TV – Você mencionou o Bernard Tomic, como um dos jogadores que você se dá bem. Mas, ele não é dos tenistas mais populares do circuito. Como você o vê como pessoa?

MR – Eu não gostaria de falar muito sobre ele. Mas, posso te dizer que ele é um bom cara e acho que às vezes ele sai para o lado errado, por exemplo. Ele é um caro muito bom, bom de coração. Acho que as pessoas tem que conhecê-lo melhor e não sair julgando ele antes disso. Eu me dou super bem com o Bernard e temos boa intenção um em relação ao outro. É bom tê-lo no circuito e vê-lo jogar bem.

TV – Você já enfrentou todos os jogadores tops. Quem mais te impressionou até hoje?

MR – Eu acho que cada um deles tem qualidades impressionantes. Se você olhar par ao Roger, pode dizer que ele é um grande atleta, um grande jogador de tênis e uma grande pessoa. Eu não estava no circuito nos anos em que ele mais dominou, quando ele vencia três Grand Slams por ano. Acho que teve um ano em que ele perdeu apenas quatro jogos, ou algo assim. Não vi isso. Mas, o Roger, com tudo que ele conquistou, é tão significante, não apenas para as crianças que estão querendo jogar tênis, mas no que ele significa para o tênis.

Depois você tem o Rafa, o cara que mais me impressionou neste ano. Ele perdeu uns sete meses no ano passado e no começo desta temporada e depois volta, não apenas vencendo muito, mas também muito aberto para mudar o tênis dele. Ele jogou o melhor tênis dele neste anon a quadra rápida. Realmente é impressionante.

O Novak, desde o meu primeiro ano no circuito, em 2011, eu o admiro pelo profissionalismo que o levou ao posto de número um do mundo, o que ele mudou e como ele conseguiu manter isso por dois anos e meio. Eu estive perto dos melhores momentos dele e pude assistir a mudança dele de disciplina e como isso o levou a lugares que antes ele não chegava.

TV – E quem deles você menos gosta de enfrentar?

MR – Acho que o tenista que eu gosto de enfrentar, mas tive mais problemas até agora é o Rafa. Ele tem, de longe, os melhores resultados contra mim e é um jogador que não me deixa nada à vontade.

TV – Você alcançou o top 10, mas também consegue se enxergar, um dia, como o melhor jogador do mundo? É um objetivo para você?

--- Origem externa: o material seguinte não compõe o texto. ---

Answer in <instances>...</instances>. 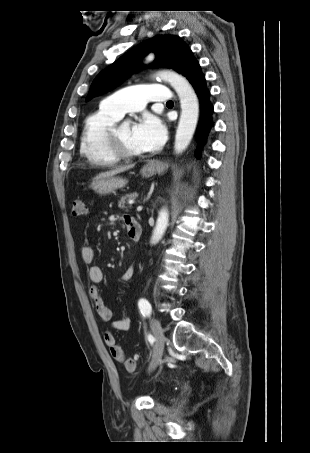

MR – Sim, é o que eu quero. Quero ser o melhor. Não estou colocando uma data para esse objetivo ser alcançado, mas estou fazendo o melhor que posso e depois vejo o que acontece. Naqueles dias em que você não está se sentindo no seu melhor, ou que você não está com pique de correr por muito tempo, é a motivação por esse objetivo que me faz passar por esses dias e continuar me levando além dos 100%, mesmo quando você não está com tanta vontade. É para isso que estou dando tudo de mim.